■ **RECORDS SUPPLIED**

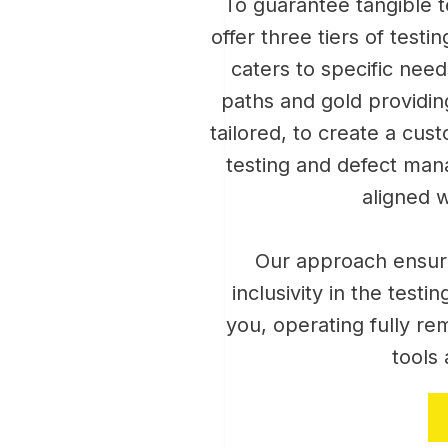
To guarantee tangible te
offer three tiers of testi
caters to specific need
paths and gold providing
tailored, to create a cu
testing and defect man
aligned w
Our approach ensur
inclusivity in the test
you, operating fully re
tools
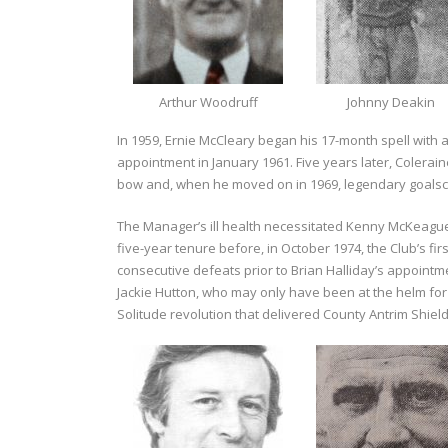
Arthur Woodruff
Johnny Deakin
In 1959, Ernie McCleary began his 17-month spell with
appointment in January 1961. Five years later, Colerai
bow and, when he moved on in 1969, legendary goalsc
The Manager’s ill health necessitated Kenny McKeague
five-year tenure before, in October 1974, the Club’s fi
consecutive defeats prior to Brian Halliday’s appointme
Jackie Hutton, who may only have been at the helm for 
Solitude revolution that delivered County Antrim Shield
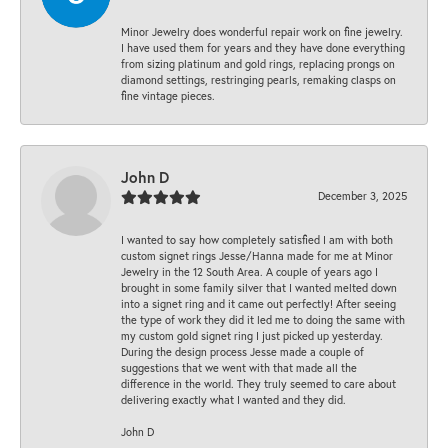
Minor Jewelry does wonderful repair work on fine jewelry.
I have used them for years and they have done everything
from sizing platinum and gold rings, replacing prongs on
diamond settings, restringing pearls, remaking clasps on
fine vintage pieces.
John D
December 3, 2025
I wanted to say how completely satisfied I am with both
custom signet rings Jesse/Hanna made for me at Minor
Jewelry in the 12 South Area. A couple of years ago I
brought in some family silver that I wanted melted down
into a signet ring and it came out perfectly! After seeing
the type of work they did it led me to doing the same with
my custom gold signet ring I just picked up yesterday.
During the design process Jesse made a couple of
suggestions that we went with that made all the
difference in the world. They truly seemed to care about
delivering exactly what I wanted and they did.
John D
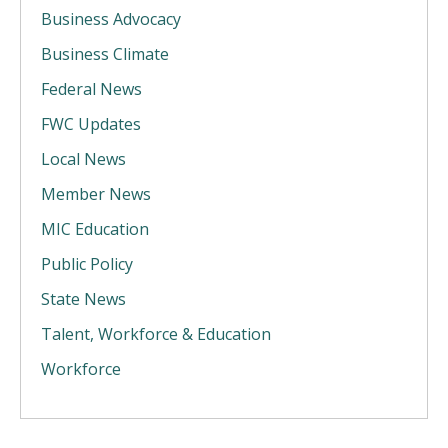
Business Advocacy
Business Climate
Federal News
FWC Updates
Local News
Member News
MIC Education
Public Policy
State News
Talent, Workforce & Education
Workforce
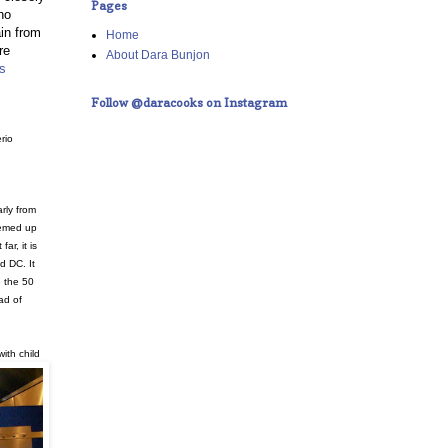
Pages
no
in from
Home
re
About Dara Bunjon
s
Follow @daracooks on Instagram
rio
rly from
eemed up
far, it is
d DC. It
 the 50
ad of
with child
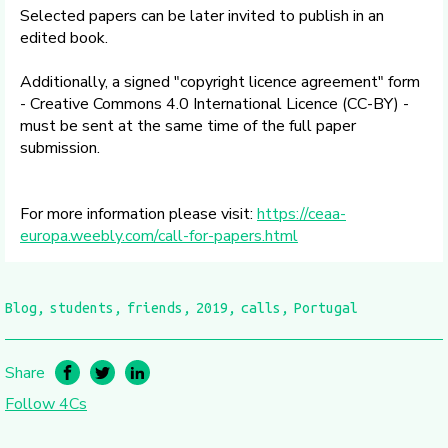
Selected papers can be later invited to publish in an
edited book.
Additionally, a signed "copyright licence agreement" form
- Creative Commons 4.0 International Licence (CC-BY) -
must be sent at the same time of the full paper
submission.
For more information please visit:
https://ceaa-
europa.weebly.com/call-for-papers.html
Blog
students
friends
2019
calls
Portugal
Share
Follow 4Cs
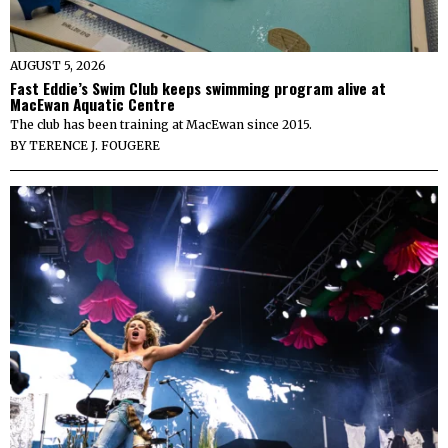
AUGUST 5, 2026
Fast Eddie’s Swim Club keeps swimming program alive at
MacEwan Aquatic Centre
The club has been training at MacEwan since 2015.
BY
TERENCE J. FOUGERE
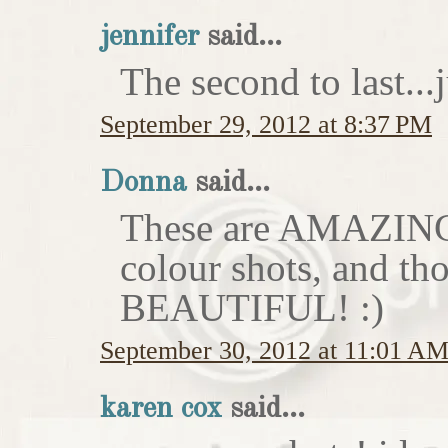
jennifer
said...
The second to last...
September 29, 2012 at 8:37 PM
Donna
said...
These are AMAZING!
colour shots, and th
BEAUTIFUL! :)
September 30, 2012 at 11:01 A
karen cox
said...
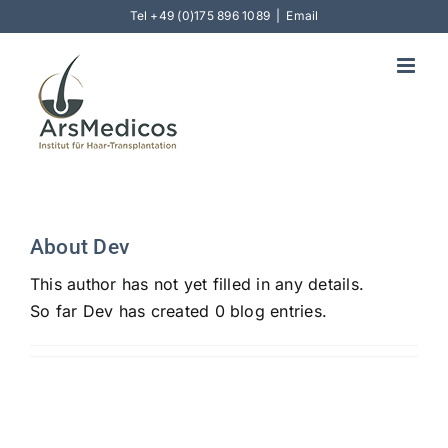
Skip
Tel
+49 (0)175 896 1089
|
Email
to
content
About
Dev
This author has not yet filled in any details.
So far Dev has created 0 blog entries.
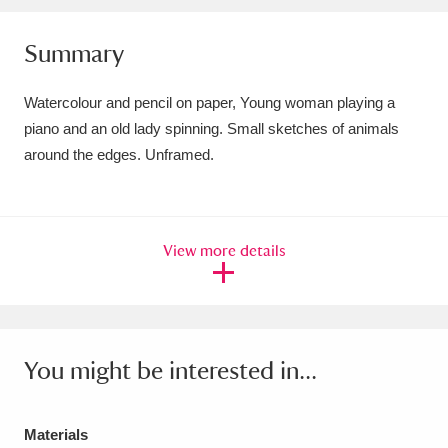
Amgueddfa Cymru - National Museum Wales,
Summary
Cardiff
4 items
Watercolour and pencil on paper, Young woman playing a
Angel Corner
220 items
piano and an old lady spinning. Small sketches of animals
around the edges. Unframed.
Anglesey Abbey, Gardens and Lode Mill
Explore
15,975 items
Antony
Explore
211 items
View more details
Ardress House
Explore
1,240 items
The Argory
Explore
8,978 items
You might be interested in...
Arlington Court and the National Trust Carriage
Museum
Explore
5,034 items
Materials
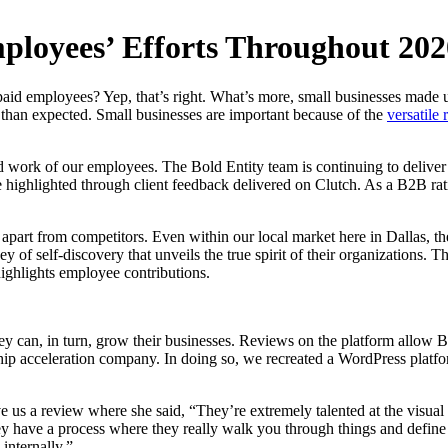
ployees’ Efforts Throughout 202
aid employees? Yep, that’s right. What’s more, small businesses made 
 than expected. Small businesses are important because of the
versatile 
work of our employees. The Bold Entity team is continuing to deliver b
re highlighted through client feedback delivered on Clutch. As a B2B ra
d apart from competitors. Even within our local market here in Dallas,
y of self-discovery that unveils the true spirit of their organizations. 
highlights employee contributions.
ey can, in turn, grow their businesses. Reviews on the platform allow 
ip acceleration company. In doing so, we recreated a WordPress platfo
 us a review where she said, “They’re extremely talented at the visual 
 have a process where they really walk you through things and define y
internally.”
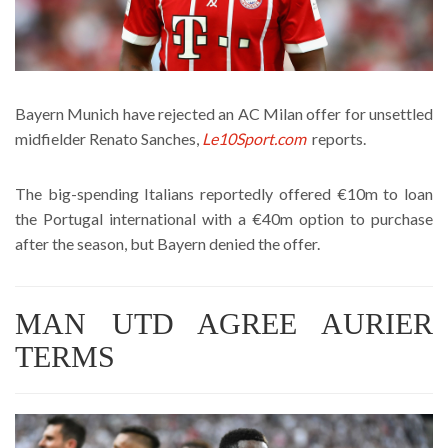
Bayern Munich have rejected an AC Milan offer for unsettled
midfielder Renato Sanches,
Le10Sport.com
reports.
The big-spending Italians reportedly offered €10m to loan
the Portugal international with a €40m option to purchase
after the season, but Bayern denied the offer.
MAN UTD AGREE AURIER
TERMS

■ **DIRECTIONS FOR THIS TASK**
Taking the listing above as a whole, state how many of its lines hold the string "News". No other output is permitted.

■ **EXERCISE ANSWER**
4